■ Items from a dataset:
☆ ☆ ☆ ☆
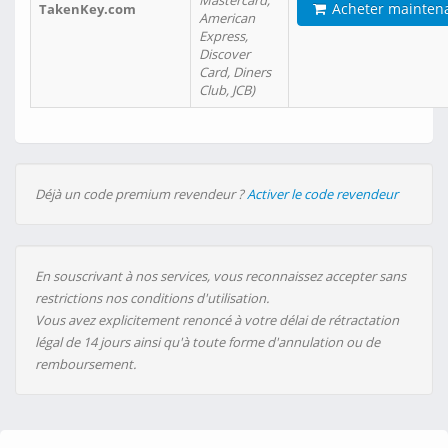
Mastercard,
Acheter mainten
TakenKey.com
American
Express,
Discover
Card, Diners
Club, JCB)
Déjà un code premium revendeur ?
Activer le code revendeur
En souscrivant à nos services, vous reconnaissez accepter sans
restrictions nos conditions d'utilisation.
Vous avez explicitement renoncé à votre délai de rétractation
légal de 14 jours ainsi qu'à toute forme d'annulation ou de
remboursement.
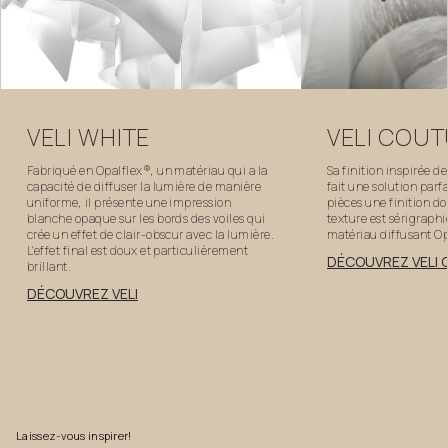
VELI
COUT
VELI
WHITE
Sa finition inspirée de
Fabriqué en Opalflex®, un matériau qui a la
fait une solution parf
capacité de diffuser la lumière de manière
pièces une finition do
uniforme, il présente une impression
texture est sérigraphi
blanche opaque sur les bords des voiles qui
matériau diffusant Op
crée un effet de clair-obscur avec la lumière.
L'effet final est doux et particulièrement
DÉCOUVREZ VELI
brillant.
DÉCOUVREZ VELI
Laissez-vous
inspirer!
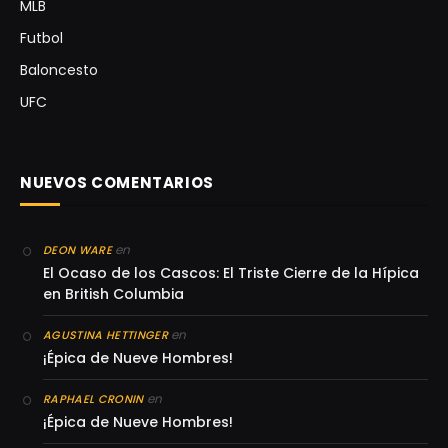
MLB
Futbol
Baloncesto
UFC
NUEVOS COMENTARIOS
en
DEON WARE
El Ocaso de los Cascos: El Triste Cierre de la Hípica
en British Columbia
en
AGUSTINA HETTINGER
¡Épica de Nueve Hombres!
en
RAPHAEL CRONIN
¡Épica de Nueve Hombres!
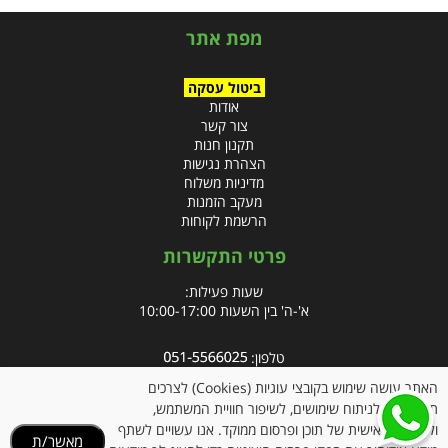
מפת אתר
ביטול עסקה
אודות
צור קשר
תקנון חנות
הצהרת נגישות
מדיניות משלוח
מעקב הזמנות
הרשמת לקוחות
פרטי התקשרות
שעות פעילות:
א'-ה' בין השעות 10:00-17:00
טלפון:
פקס: 09-8666832
האתר עושה שימוש בקובצי עוגיות (Cookies) לצרכים
תפעוליים, לניתוח שימושים, לשיפור חוויית המשתמש,
אימייל:
info@clubpharm.co.il
ולהתאמה אישית של תוכן ופרסום ממוקד. אנו עשויים לשתף
מאשר/ת
כתובת : קניון M הדרך, צומת ינאי, מושב בית חירות 40291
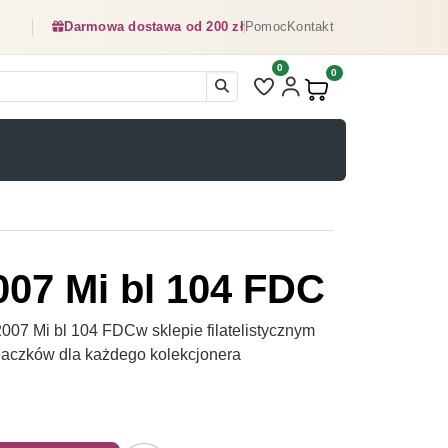
Darmowa dostawa od 200 zł
Pomoc
Kontakt
0
Liczba pozycji na liście ulubionyc
0
Produkty w koszyku:
007 Mi bl 104 FDC
07 Mi bl 104 FDCw sklepie filatelistycznym
naczków dla każdego kolekcjonera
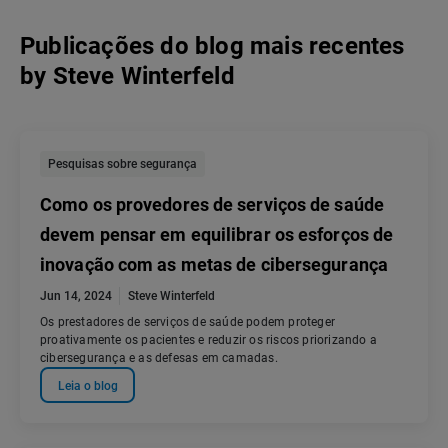
Publicações do blog mais recentes
by
Steve Winterfeld
Pesquisas sobre segurança
Como os provedores de serviços de saúde
devem pensar em equilibrar os esforços de
inovação com as metas de cibersegurança
Jun 14, 2024
Steve Winterfeld
Os prestadores de serviços de saúde podem proteger
proativamente os pacientes e reduzir os riscos priorizando a
cibersegurança e as defesas em camadas.
Leia o blog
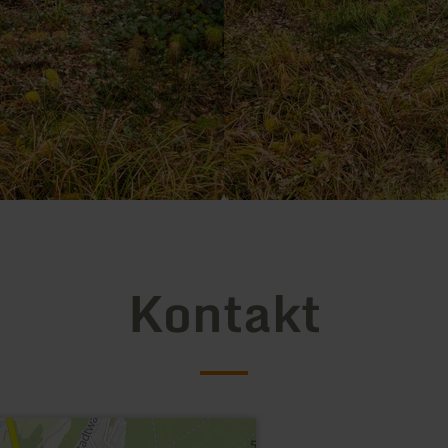
Kontakt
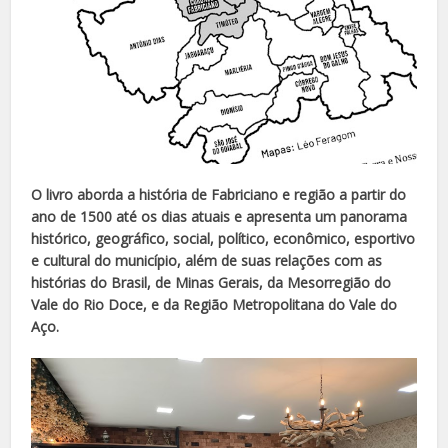
O livro aborda a história de Fabriciano e região a partir do
ano de 1500 até os dias atuais e apresenta um panorama
histórico, geográfico, social, político, econômico, esportivo
e cultural do município, além de suas relações com as
histórias do Brasil, de Minas Gerais, da Mesorregião do
Vale do Rio Doce, e da Região Metropolitana do Vale do
Aço.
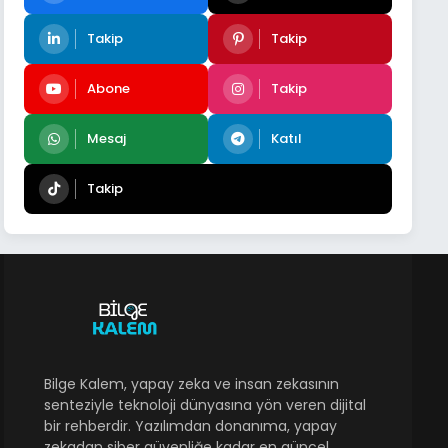
Takip
Takip
Abone
Takip
Mesaj
Katıl
Takip
Bilge Kalem, yapay zeka ve insan zekasının
senteziyle teknoloji dünyasına yön veren dijital
bir rehberdir. Yazılımdan donanıma, yapay
zekadan siber güvenliğe kadar en güncel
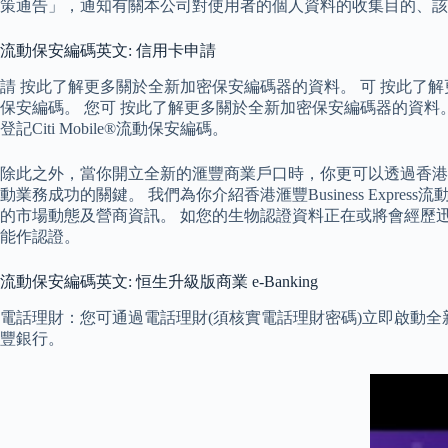
策通告」，通知有關本公司對使用者的個人資料的收集目的、該
流動保安編碼英文: 信用卡申請
請 按此了解更多關於全新加密保安編碼器的資料。 可 按此了
保安編碼。 您可 按此了解更多關於全新加密保安編碼器的資料。 
登記Citi Mobile®流動保安編碼。
除此之外，當你開立全新的滙豐商業戶口時，你更可以透過香港滙豐B
動業務成功的關鍵。 我們為你介紹香港滙豐Business Ex
的市場動態及營商資訊。 如您的生物認證資料正在或將會經歷
能作認證。
流動保安編碼英文: 恒生升級版商業 e-Banking
電話理財：您可通過電話理財(須核實電話理財密碼)立即啟動
豐銀行。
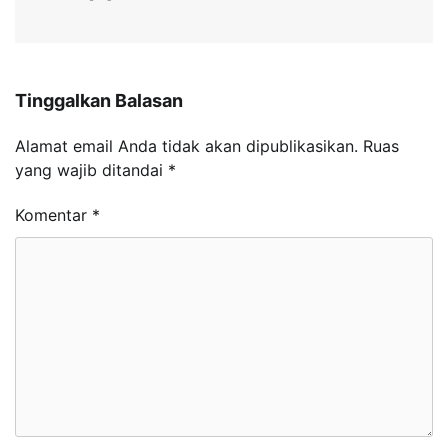
Tinggalkan Balasan
Alamat email Anda tidak akan dipublikasikan.
Ruas
yang wajib ditandai
*
Komentar
*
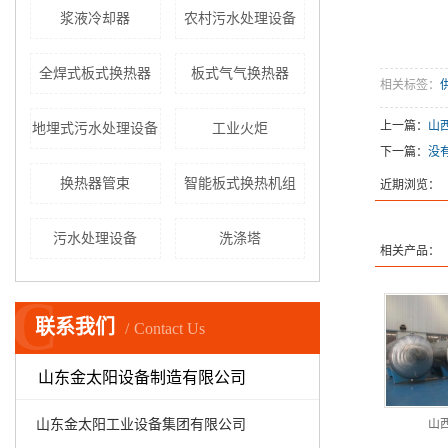
浆液冷却器
农村污水处理设备
全焊式板式换热器
板式气气换热器
相关标签：
上一篇：
山
地埋式污水处理设备
工业火炬
下一篇：
没
换热器管束
智能板式换热机组
近期浏览：
污水处理设备
洗涤塔
相关产品：
C
联系我们
Contact Us
山东金太阳设备制造有限公司
山东金太阳工业设备集团有限公司
山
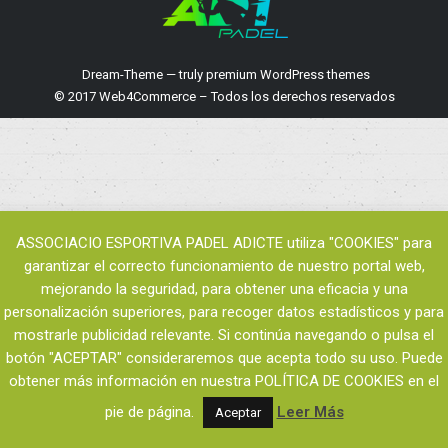
Dream-Theme — truly
premium WordPress themes
© 2017 Web4Commerce – Todos los derechos reservados
ASSOCIACIO ESPORTIVA PADEL ADICTE utiliza "COOKIES" para
garantizar el correcto funcionamiento de nuestro portal web,
mejorando la seguridad, para obtener una eficacia y una
personalización superiores, para recoger datos estadísticos y para
mostrarle publicidad relevante. Si continúa navegando o pulsa el
botón "ACEPTAR" consideraremos que acepta todo su uso. Puede
obtener más información en nuestra POLÍTICA DE COOKIES en el
pie de página.
Leer Más
Aceptar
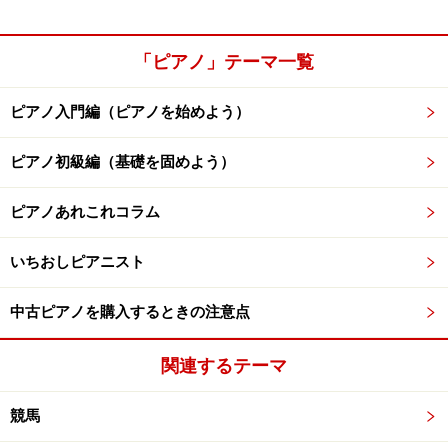
「ピアノ」テーマ一覧
ピアノ入門編（ピアノを始めよう）
ピアノ初級編（基礎を固めよう）
ピアノあれこれコラム
いちおしピアニスト
中古ピアノを購入するときの注意点
関連するテーマ
競馬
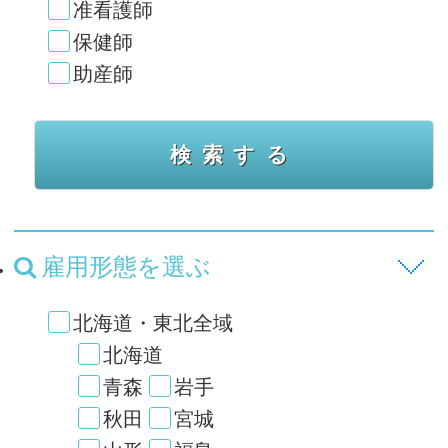
准看護師
保健師
助産師
雇用形態を選ぶ
北海道・東北全域
北海道
青森
岩手
秋田
宮城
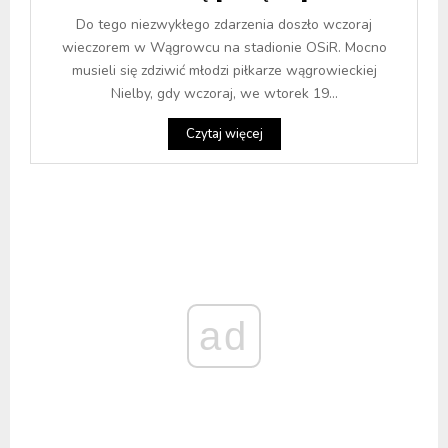
Do tego niezwykłego zdarzenia doszło wczoraj
wieczorem w Wągrowcu na stadionie OSiR. Mocno
musieli się zdziwić młodzi piłkarze wągrowieckiej
Nielby, gdy wczoraj, we wtorek 19...
Czytaj więcej
ad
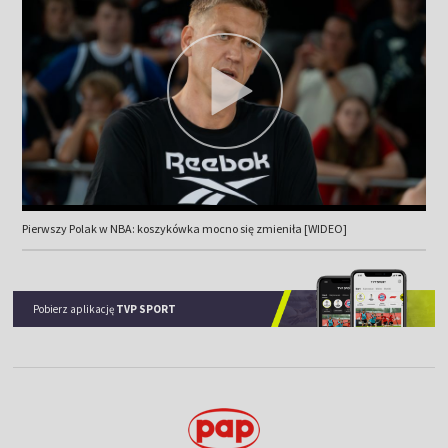
Pierwszy Polak w NBA: koszykówka mocno się zmieniła [WIDEO]
Pobierz aplikację
TVP SPORT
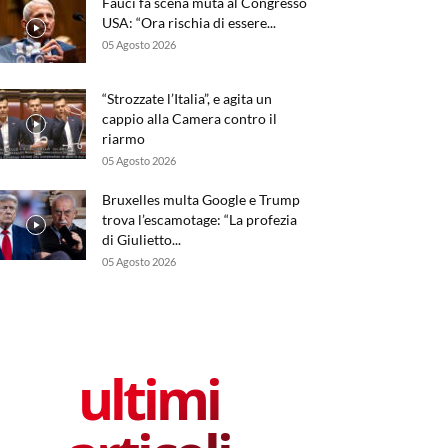
Fauci fa scena muta al Congresso
USA: “Ora rischia di essere...
05 Agosto 2026
“Strozzate l’Italia”, e agita un
cappio alla Camera contro il
riarmo
05 Agosto 2026
Bruxelles multa Google e Trump
trova l’escamotage: “La profezia
di Giulietto...
05 Agosto 2026
ultimi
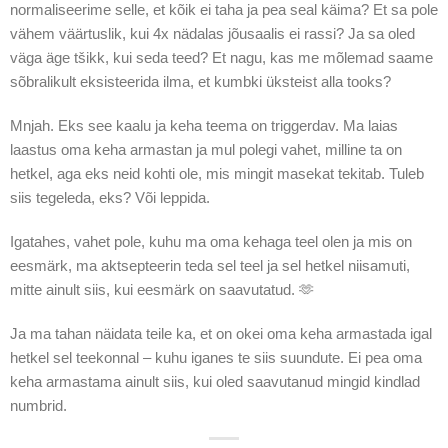
normaliseerime selle, et kõik ei taha ja pea seal käima? Et sa pole
vähem väärtuslik, kui 4x nädalas jõusaalis ei rassi? Ja sa oled
väga äge tšikk, kui seda teed? Et nagu, kas me mõlemad saame
sõbralikult eksisteerida ilma, et kumbki üksteist alla tooks?
Mnjah. Eks see kaalu ja keha teema on triggerdav. Ma laias
laastus oma keha armastan ja mul polegi vahet, milline ta on
hetkel, aga eks neid kohti ole, mis mingit masekat tekitab. Tuleb
siis tegeleda, eks? Või leppida.
Igatahes, vahet pole, kuhu ma oma kehaga teel olen ja mis on
eesmärk, ma aktsepteerin teda sel teel ja sel hetkel niisamuti,
mitte ainult siis, kui eesmärk on saavutatud. 🫶
Ja ma tahan näidata teile ka, et on okei oma keha armastada igal
hetkel sel teekonnal – kuhu iganes te siis suundute. Ei pea oma
keha armastama ainult siis, kui oled saavutanud mingid kindlad
numbrid.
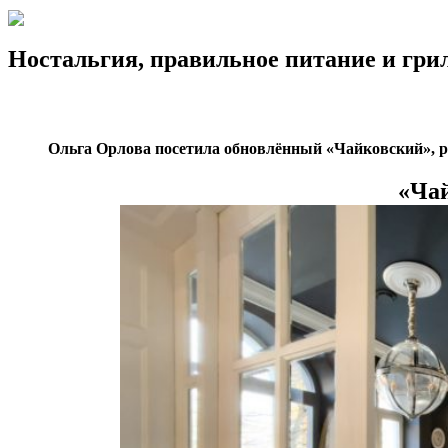
Ностальгия, правильное питание и гри
Ольга Орлова посетила обновлённый «Чайковский»,
р
«Ча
☆ ☆ ☆ ☆
■ ACTION ITEM: Pictures aside, print exactly the lines above starting with the one containing "Fabriqué en Opalflex®, un matériau qui a la" and going on through the one containing "Pesquisas sobre segurança".

■ RESULT OF THIS EXERCISE:
Fabriqué en Opalflex®, un matériau qui a la
fait une solution parf
capacité de diffuser la lumière de manière
pièces une finition do
uniforme, il présente une impression
texture est sérigraphi
blanche opaque sur les bords des voiles qui
matériau diffusant Op
crée un effet de clair-obscur avec la lumière.
L'effet final est doux et particulièrement
DÉCOUVREZ VELI
brillant.
DÉCOUVREZ VELI
Laissez-vous
inspirer!
MLB
Futbol
Baloncesto
UFC
NUEVOS COMENTARIOS
en
DEON WARE
El Ocaso de los Cascos: El Triste Cierre de la Hípica
en British Columbia
en
AGUSTINA HETTINGER
¡Épica de Nueve Hombres!
en
RAPHAEL CRONIN
¡Épica de Nueve Hombres!
מפת אתר
ביטול עסקה
אודות
צור קשר
תקנון חנות
הצהרת נגישות
מדיניות משלוח
מעקב הזמנות
הרשמת לקוחות
פרטי התקשרות
שעות פעילות:
א'-ה' בין השעות 10:00-17:00
טלפון:
פקס: 09-8666832
האתר עושה שימוש בקובצי עוגיות (Cookies) לצרכים
תפעוליים, לניתוח שימושים, לשיפור חוויית המשתמש,
אימייל:
info@clubpharm.co.il
ולהתאמה אישית של תוכן ופרסום ממוקד. אנו עשויים לשתף
מאשר/ת
כתובת : קניון M הדרך, צומת ינאי, מושב בית חירות 40291
Darmowa dostawa od 200 zł
Pomoc
Kontakt
0
Liczba pozycji na liście ulubionyc
0
Produkty w koszyku:
007 Mi bl 104 FDC
07 Mi bl 104 FDCw sklepie filatelistycznym
naczków dla każdego kolekcjonera
Publicações do blog mais recentes
by
Steve Winterfeld
Pesquisas sobre segurança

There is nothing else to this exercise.